▸ THE INPUT

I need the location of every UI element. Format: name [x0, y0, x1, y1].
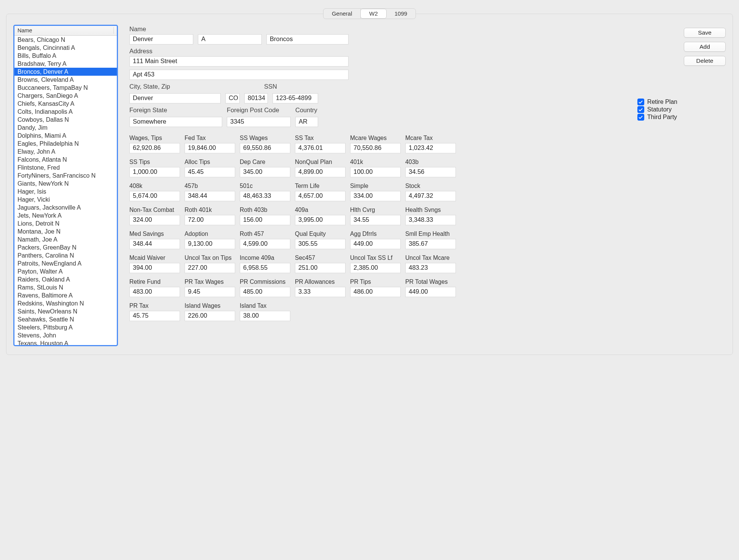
wage-field[interactable]: 385.67 — [405, 239, 456, 249]
wage-field[interactable]: 3,995.00 — [295, 215, 346, 225]
ssn-field[interactable]: 123-65-4899 — [272, 93, 318, 103]
last-name-field[interactable]: Broncos — [266, 34, 349, 45]
list-item[interactable]: Patroits, NewEngland A — [14, 259, 117, 267]
list-item[interactable]: Payton, Walter A — [14, 267, 117, 275]
list-item[interactable]: Packers, GreenBay N — [14, 243, 117, 251]
tab-1099[interactable]: 1099 — [386, 9, 416, 19]
wage-field[interactable]: 485.00 — [240, 287, 290, 297]
list-item[interactable]: Stevens, John — [14, 331, 117, 339]
wage-field[interactable]: 4,599.00 — [240, 239, 290, 249]
list-item[interactable]: Bills, Buffalo A — [14, 52, 117, 60]
list-item[interactable]: Saints, NewOrleans N — [14, 307, 117, 315]
wage-field[interactable]: 394.00 — [129, 263, 180, 273]
address2-field[interactable]: Apt 453 — [129, 70, 349, 80]
list-item[interactable]: Flintstone, Fred — [14, 164, 117, 172]
list-item[interactable]: Giants, NewYork N — [14, 180, 117, 188]
list-item[interactable]: Hager, Vicki — [14, 196, 117, 204]
list-item[interactable]: Namath, Joe A — [14, 235, 117, 243]
list-item[interactable]: Elway, John A — [14, 148, 117, 156]
wage-field[interactable]: 72.00 — [185, 215, 235, 225]
country-field[interactable]: AR — [295, 117, 318, 127]
wage-field[interactable]: 48,463.33 — [240, 191, 290, 201]
list-item[interactable]: Ravens, Baltimore A — [14, 291, 117, 299]
wage-field[interactable]: 3,348.33 — [405, 215, 456, 225]
list-item[interactable]: Steelers, Pittsburg A — [14, 323, 117, 331]
list-item[interactable]: Cowboys, Dallas N — [14, 116, 117, 124]
list-item[interactable]: Broncos, Denver A — [14, 68, 117, 76]
list-item[interactable]: Chargers, SanDiego A — [14, 92, 117, 100]
wage-field[interactable]: 45.75 — [129, 311, 180, 321]
wage-field[interactable]: 62,920.86 — [129, 143, 180, 153]
name-list-header[interactable]: Name — [14, 26, 117, 36]
list-item[interactable]: Texans, Houston A — [14, 339, 117, 345]
wage-field[interactable]: 251.00 — [295, 263, 346, 273]
middle-name-field[interactable]: A — [198, 34, 262, 45]
delete-button[interactable]: Delete — [684, 56, 726, 66]
wage-field[interactable]: 5,674.00 — [129, 191, 180, 201]
wage-field[interactable]: 4,497.32 — [405, 191, 456, 201]
list-item[interactable]: Redskins, Washington N — [14, 299, 117, 307]
list-item[interactable]: FortyNiners, SanFrancisco N — [14, 172, 117, 180]
wage-field[interactable]: 4,657.00 — [295, 191, 346, 201]
list-item[interactable]: Colts, Indianapolis A — [14, 108, 117, 116]
wage-field[interactable]: 34.56 — [405, 167, 456, 177]
third-party-checkbox[interactable] — [637, 114, 644, 121]
tab-general[interactable]: General — [323, 9, 361, 19]
wage-field[interactable]: 345.00 — [240, 167, 290, 177]
wage-field[interactable]: 227.00 — [185, 263, 235, 273]
foreign-state-field[interactable]: Somewhere — [129, 117, 222, 127]
list-item[interactable]: Raiders, Oakland A — [14, 275, 117, 283]
wage-field[interactable]: 19,846.00 — [185, 143, 235, 153]
wage-field[interactable]: 449.00 — [350, 239, 401, 249]
list-item[interactable]: Dolphins, Miami A — [14, 132, 117, 140]
add-button[interactable]: Add — [684, 42, 726, 52]
list-item[interactable]: Seahawks, Seattle N — [14, 315, 117, 323]
wage-field[interactable]: 324.00 — [129, 215, 180, 225]
wage-field[interactable]: 226.00 — [185, 311, 235, 321]
list-item[interactable]: Bradshaw, Terry A — [14, 60, 117, 68]
state-field[interactable]: CO — [225, 93, 240, 103]
wage-field[interactable]: 4,376.01 — [295, 143, 346, 153]
list-item[interactable]: Chiefs, KansasCity A — [14, 100, 117, 108]
wage-field[interactable]: 45.45 — [185, 167, 235, 177]
list-item[interactable]: Buccaneers, TampaBay N — [14, 84, 117, 92]
list-item[interactable]: Montana, Joe N — [14, 228, 117, 235]
wage-field[interactable]: 305.55 — [295, 239, 346, 249]
wage-field[interactable]: 1,000.00 — [129, 167, 180, 177]
zip-field[interactable]: 80134 — [244, 93, 268, 103]
first-name-field[interactable]: Denver — [129, 34, 193, 45]
list-item[interactable]: Dandy, Jim — [14, 124, 117, 132]
wage-field[interactable]: 348.44 — [185, 191, 235, 201]
tab-w2[interactable]: W2 — [360, 9, 387, 19]
wage-field[interactable]: 483.00 — [129, 287, 180, 297]
wage-field[interactable]: 69,550.86 — [240, 143, 290, 153]
foreign-post-field[interactable]: 3345 — [227, 117, 291, 127]
retire-plan-checkbox[interactable] — [637, 99, 644, 105]
list-item[interactable]: Hager, Isis — [14, 188, 117, 196]
list-item[interactable]: Falcons, Atlanta N — [14, 156, 117, 164]
wage-field[interactable]: 449.00 — [405, 287, 456, 297]
list-item[interactable]: Jets, NewYork A — [14, 212, 117, 220]
name-list-body[interactable]: Bears, Chicago NBengals, Cincinnati ABil… — [14, 36, 117, 345]
list-item[interactable]: Jaguars, Jacksonville A — [14, 204, 117, 212]
save-button[interactable]: Save — [684, 28, 726, 38]
wage-field[interactable]: 334.00 — [350, 191, 401, 201]
list-item[interactable]: Bears, Chicago N — [14, 36, 117, 44]
wage-field[interactable]: 34.55 — [350, 215, 401, 225]
wage-field[interactable]: 70,550.86 — [350, 143, 401, 153]
list-item[interactable]: Browns, Cleveland A — [14, 76, 117, 84]
wage-field[interactable]: 38.00 — [240, 311, 290, 321]
statutory-checkbox[interactable] — [637, 106, 644, 113]
wage-field[interactable]: 9,130.00 — [185, 239, 235, 249]
list-item[interactable]: Rams, StLouis N — [14, 283, 117, 291]
wage-field[interactable]: 483.23 — [405, 263, 456, 273]
wage-field[interactable]: 156.00 — [240, 215, 290, 225]
list-item[interactable]: Eagles, Philadelphia N — [14, 140, 117, 148]
wage-field[interactable]: 9.45 — [185, 287, 235, 297]
list-item[interactable]: Bengals, Cincinnati A — [14, 44, 117, 52]
wage-field[interactable]: 100.00 — [350, 167, 401, 177]
address1-field[interactable]: 111 Main Street — [129, 56, 349, 67]
wage-field[interactable]: 348.44 — [129, 239, 180, 249]
list-item[interactable]: Panthers, Carolina N — [14, 251, 117, 259]
city-field[interactable]: Denver — [129, 93, 221, 103]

▸ WORK REQUIRED
Your reply should repeat the entries above exactly, leaving the pictures out.

▸ ANSWER TO THE EXERCISE
I need the location of every UI element. Format: name [x0, y0, x1, y1].
wage-field[interactable]: 385.67 — [405, 239, 456, 249]
wage-field[interactable]: 3,995.00 — [295, 215, 346, 225]
ssn-field[interactable]: 123-65-4899 — [272, 93, 318, 103]
last-name-field[interactable]: Broncos — [266, 34, 349, 45]
list-item[interactable]: Patroits, NewEngland A — [14, 259, 117, 267]
list-item[interactable]: Payton, Walter A — [14, 267, 117, 275]
list-item[interactable]: Packers, GreenBay N — [14, 243, 117, 251]
tab-1099[interactable]: 1099 — [386, 9, 416, 19]
wage-field[interactable]: 485.00 — [240, 287, 290, 297]
list-item[interactable]: Stevens, John — [14, 331, 117, 339]
wage-field[interactable]: 4,599.00 — [240, 239, 290, 249]
list-item[interactable]: Bills, Buffalo A — [14, 52, 117, 60]
list-item[interactable]: Saints, NewOrleans N — [14, 307, 117, 315]
wage-field[interactable]: 394.00 — [129, 263, 180, 273]
address2-field[interactable]: Apt 453 — [129, 70, 349, 80]
list-item[interactable]: Flintstone, Fred — [14, 164, 117, 172]
list-item[interactable]: Giants, NewYork N — [14, 180, 117, 188]
list-item[interactable]: Hager, Vicki — [14, 196, 117, 204]
list-item[interactable]: Namath, Joe A — [14, 235, 117, 243]
list-item[interactable]: Elway, John A — [14, 148, 117, 156]
wage-field[interactable]: 72.00 — [185, 215, 235, 225]
country-field[interactable]: AR — [295, 117, 318, 127]
wage-field[interactable]: 48,463.33 — [240, 191, 290, 201]
list-item[interactable]: Ravens, Baltimore A — [14, 291, 117, 299]
wage-field[interactable]: 3,348.33 — [405, 215, 456, 225]
list-item[interactable]: Steelers, Pittsburg A — [14, 323, 117, 331]
list-item[interactable]: Cowboys, Dallas N — [14, 116, 117, 124]
list-item[interactable]: Broncos, Denver A — [14, 68, 117, 76]
list-item[interactable]: Chargers, SanDiego A — [14, 92, 117, 100]
wage-field[interactable]: 45.75 — [129, 311, 180, 321]
wage-field[interactable]: 62,920.86 — [129, 143, 180, 153]
name-list-header[interactable]: Name — [14, 26, 117, 36]
list-item[interactable]: Texans, Houston A — [14, 339, 117, 345]
wage-field[interactable]: 251.00 — [295, 263, 346, 273]
middle-name-field[interactable]: A — [198, 34, 262, 45]
delete-button[interactable]: Delete — [684, 56, 726, 66]
wage-field[interactable]: 5,674.00 — [129, 191, 180, 201]
wage-field[interactable]: 4,497.32 — [405, 191, 456, 201]
list-item[interactable]: Redskins, Washington N — [14, 299, 117, 307]
list-item[interactable]: FortyNiners, SanFrancisco N — [14, 172, 117, 180]
wage-field[interactable]: 4,657.00 — [295, 191, 346, 201]
list-item[interactable]: Colts, Indianapolis A — [14, 108, 117, 116]
wage-field[interactable]: 34.56 — [405, 167, 456, 177]
third-party-checkbox[interactable] — [637, 114, 644, 121]
tab-general[interactable]: General — [323, 9, 361, 19]
wage-field[interactable]: 345.00 — [240, 167, 290, 177]
wage-field[interactable]: 227.00 — [185, 263, 235, 273]
foreign-state-field[interactable]: Somewhere — [129, 117, 222, 127]
list-item[interactable]: Raiders, Oakland A — [14, 275, 117, 283]
wage-field[interactable]: 19,846.00 — [185, 143, 235, 153]
wage-field[interactable]: 449.00 — [350, 239, 401, 249]
list-item[interactable]: Dolphins, Miami A — [14, 132, 117, 140]
add-button[interactable]: Add — [684, 42, 726, 52]
list-item[interactable]: Seahawks, Seattle N — [14, 315, 117, 323]
wage-field[interactable]: 324.00 — [129, 215, 180, 225]
wage-field[interactable]: 226.00 — [185, 311, 235, 321]
list-item[interactable]: Bradshaw, Terry A — [14, 60, 117, 68]
state-field[interactable]: CO — [225, 93, 240, 103]
wage-field[interactable]: 4,376.01 — [295, 143, 346, 153]
list-item[interactable]: Chiefs, KansasCity A — [14, 100, 117, 108]
wage-field[interactable]: 45.45 — [185, 167, 235, 177]
list-item[interactable]: Buccaneers, TampaBay N — [14, 84, 117, 92]
list-item[interactable]: Montana, Joe N — [14, 228, 117, 235]
wage-field[interactable]: 305.55 — [295, 239, 346, 249]
wage-field[interactable]: 1,000.00 — [129, 167, 180, 177]
zip-field[interactable]: 80134 — [244, 93, 268, 103]
first-name-field[interactable]: Denver — [129, 34, 193, 45]
list-item[interactable]: Dandy, Jim — [14, 124, 117, 132]
wage-field[interactable]: 348.44 — [185, 191, 235, 201]
tab-w2[interactable]: W2 — [360, 9, 387, 19]
wage-field[interactable]: 483.00 — [129, 287, 180, 297]
wage-field[interactable]: 69,550.86 — [240, 143, 290, 153]
foreign-post-field[interactable]: 3345 — [227, 117, 291, 127]
retire-plan-checkbox[interactable] — [637, 99, 644, 105]
list-item[interactable]: Hager, Isis — [14, 188, 117, 196]
list-item[interactable]: Falcons, Atlanta N — [14, 156, 117, 164]
wage-field[interactable]: 449.00 — [405, 287, 456, 297]
list-item[interactable]: Jets, NewYork A — [14, 212, 117, 220]
name-list-body[interactable]: Bears, Chicago NBengals, Cincinnati ABil… — [14, 36, 117, 345]
list-item[interactable]: Jaguars, Jacksonville A — [14, 204, 117, 212]
save-button[interactable]: Save — [684, 28, 726, 38]
wage-field[interactable]: 334.00 — [350, 191, 401, 201]
list-item[interactable]: Bears, Chicago N — [14, 36, 117, 44]
wage-field[interactable]: 34.55 — [350, 215, 401, 225]
wage-field[interactable]: 70,550.86 — [350, 143, 401, 153]
list-item[interactable]: Browns, Cleveland A — [14, 76, 117, 84]
wage-field[interactable]: 38.00 — [240, 311, 290, 321]
statutory-checkbox[interactable] — [637, 106, 644, 113]
wage-field[interactable]: 9,130.00 — [185, 239, 235, 249]
list-item[interactable]: Rams, StLouis N — [14, 283, 117, 291]
wage-field[interactable]: 483.23 — [405, 263, 456, 273]
wage-field[interactable]: 156.00 — [240, 215, 290, 225]
list-item[interactable]: Eagles, Philadelphia N — [14, 140, 117, 148]
wage-field[interactable]: 9.45 — [185, 287, 235, 297]
list-item[interactable]: Bengals, Cincinnati A — [14, 44, 117, 52]
wage-field[interactable]: 100.00 — [350, 167, 401, 177]
address1-field[interactable]: 111 Main Street — [129, 56, 349, 67]
wage-field[interactable]: 348.44 — [129, 239, 180, 249]
list-item[interactable]: Panthers, Carolina N — [14, 251, 117, 259]
city-field[interactable]: Denver — [129, 93, 221, 103]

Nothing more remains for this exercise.